For some music fans such as Roger Huddle, writing many years later in Socialist Worker, things came to a head in August 1976, ‘when Eric Clapton made a sickening drunken declaration of support for Enoch Powell (the racist former Tory minister famous for his “rivers of blood” campaign against immigration) at a gig in Birmingham.’

Outraged at not only Clapton’s speech but also the fact that ‘it was all the more disgusting because he had his first hit in 1974 with a cover of reggae star Bob Marley’s “I Shot the Sheriff”‘, Huddle and his friend Red Saunders ‘wrote a letter to the New Musical Express and signed it’. They ‘finished the letter by saying that [they] were launching a movement called Rock Against Racism (RAR), and anyone outraged should write to us and join.’
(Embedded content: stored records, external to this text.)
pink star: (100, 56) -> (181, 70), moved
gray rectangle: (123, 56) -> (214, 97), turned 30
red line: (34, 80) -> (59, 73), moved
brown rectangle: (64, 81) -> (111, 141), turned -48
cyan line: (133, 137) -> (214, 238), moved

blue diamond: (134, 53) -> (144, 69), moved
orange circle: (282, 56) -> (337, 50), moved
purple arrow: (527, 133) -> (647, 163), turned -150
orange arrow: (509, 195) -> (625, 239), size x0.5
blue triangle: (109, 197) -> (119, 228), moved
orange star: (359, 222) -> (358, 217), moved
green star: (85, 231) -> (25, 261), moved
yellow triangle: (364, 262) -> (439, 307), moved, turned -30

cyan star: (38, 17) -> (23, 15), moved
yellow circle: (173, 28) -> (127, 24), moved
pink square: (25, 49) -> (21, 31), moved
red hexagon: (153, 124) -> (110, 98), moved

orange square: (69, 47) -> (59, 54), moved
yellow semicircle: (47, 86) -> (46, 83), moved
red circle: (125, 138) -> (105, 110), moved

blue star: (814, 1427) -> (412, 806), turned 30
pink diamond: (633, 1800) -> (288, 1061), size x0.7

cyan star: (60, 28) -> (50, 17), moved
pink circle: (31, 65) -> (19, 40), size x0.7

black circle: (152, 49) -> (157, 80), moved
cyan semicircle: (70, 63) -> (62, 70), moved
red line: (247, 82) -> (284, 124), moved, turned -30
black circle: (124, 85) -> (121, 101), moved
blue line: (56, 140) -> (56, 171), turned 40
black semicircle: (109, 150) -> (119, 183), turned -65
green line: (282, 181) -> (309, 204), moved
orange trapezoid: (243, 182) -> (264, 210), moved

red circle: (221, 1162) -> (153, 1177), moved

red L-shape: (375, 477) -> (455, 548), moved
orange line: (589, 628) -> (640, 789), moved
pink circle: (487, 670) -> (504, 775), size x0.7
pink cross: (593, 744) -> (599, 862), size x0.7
Hundreds wrote, ‘but what really propelled it into what became a mass movement was the explosion of punk’, although it wasn’t just about music. Huddle notes that

What also gave RAR the political context to become much bigger was the
establishment of the Anti Nazi League in 1977. Together the ANL and RAR were
able to build a really mass movement against the Nazis. The carnival in Victoria
Park with the Clash, Tom Robinson and Steel Pulse attracted 85,000, and received
fantastic coverage in NME. Twenty five thousand came to the Northern Carnival
in Manchester, which had The Buzzcocks, Graham Parker and the Rumour, and
Misty in Roots. The Brockwell Park event with Elvis Costello and Aswad had
100,000, and 26,000 heard Aswad and The Specials in Leeds.

In addition to the big events mentioned above, there were also local gigs, stickers, posters and placards, rallies and marches. It was a long way from Trafalgar Square to Victoria Park, and the march went through areas that were considered NF strongholds at the time, and verbal abuse and fighting ensued. [3]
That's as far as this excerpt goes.